*WORK ITEM*: Scan the records for the string "families"; copy each line where it occurs.

[Source records]
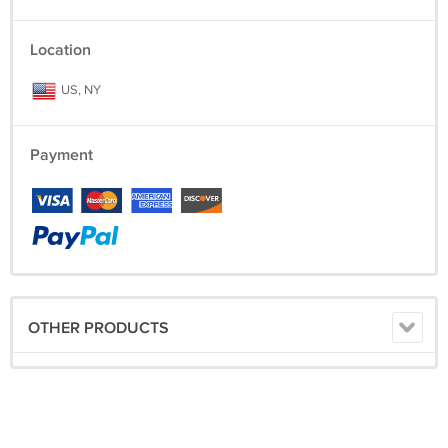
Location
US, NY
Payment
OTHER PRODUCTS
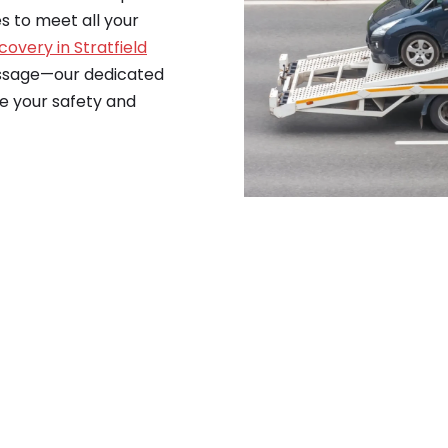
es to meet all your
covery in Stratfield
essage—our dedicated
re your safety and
---
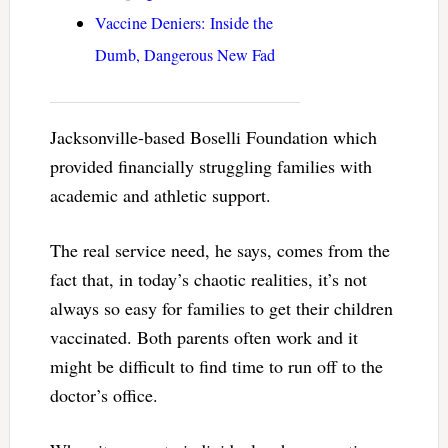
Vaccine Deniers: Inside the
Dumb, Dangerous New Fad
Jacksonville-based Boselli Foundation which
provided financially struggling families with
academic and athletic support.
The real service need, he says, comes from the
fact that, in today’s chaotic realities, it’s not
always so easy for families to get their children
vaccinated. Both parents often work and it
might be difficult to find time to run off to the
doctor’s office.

*TASK ANSWER*:
provided financially struggling families with
always so easy for families to get their children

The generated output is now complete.